C'est un comportement imposé de féminisés qui n'a rien à voir avec les valeurs masculines.C'est ce genre de pensée féminisée qui punit celui qui défend un plus faible.. pathétique! Quand cette jeune femme sera agressée et que les hommes ne viendront pas la secourir pour ne pas faire de peine au criminel, et rester peace and love ,elle commencera à voir le cul de sac de sa logique. Commentaire de: Réjean Asselin
Personnellement j'ai aussi beaucoup de difficultés avec la mentalité du " gros bon sens " dont le " sens " va toujours dans la direction de celui ou celle qui utilise cette expression .

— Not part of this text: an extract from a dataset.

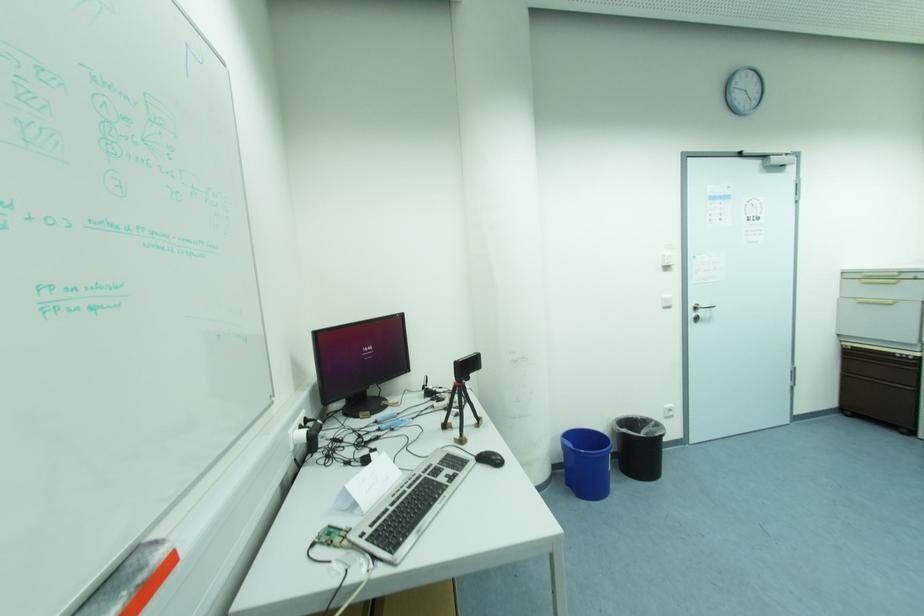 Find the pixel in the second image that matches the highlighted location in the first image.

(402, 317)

Le gros bon sens pour les adeptes de Law and Order de nos conservateurs est quand même questionnable quand ont sait qu' une grande partie des membres de ce parti croient que le monde fut fondée en 6 jours par un Bon Dieu portant une grosse barbe blanche et gardant le 7 jour pour culpabiliser les humains qui ne vont pas a l'église se prosterner devant lui ! Beaucoup parmi ceux et celles qui s'en prennent a Emmanuelle Locas seraient les premiers a lui vouer un grand respect si un de LEUR enfant avait des problèmes de comportement et se retrouverait devant la justice , la justice des gens qui croient a Adam et Eve et la foutue pomme du péché originel . Commentaire de: michel cloutier
M.Levine
je me permet de vous répondre étant donne que vous m'avez cite nommément. J'ai aussi écrit 'Ce n'est pas un suicide occasionnel qui leur fera remettre en question leurs belles certitudes', et voila que vous dites 'C'est une démarche basée sur la raison et l'intelligence, pas sur l'émotion immédiate d'un événement qu'on va oublier dans trois mois'. Ouch ! Je vous remercie de me conforter ainsi dans mes convictions, mais votre phrase est un peu dure. Elle vous vaudra sans doute une volée de bois vert. Peut-être a-t-elle été écrite sous le coup de l’émotion ? Commentaire de: Hugo Bergeron
Votre approche Mr Martineau est la meilleur pour s'assurer que dans quelques années ces jeunes soient de parfaits aggresseurs adultes.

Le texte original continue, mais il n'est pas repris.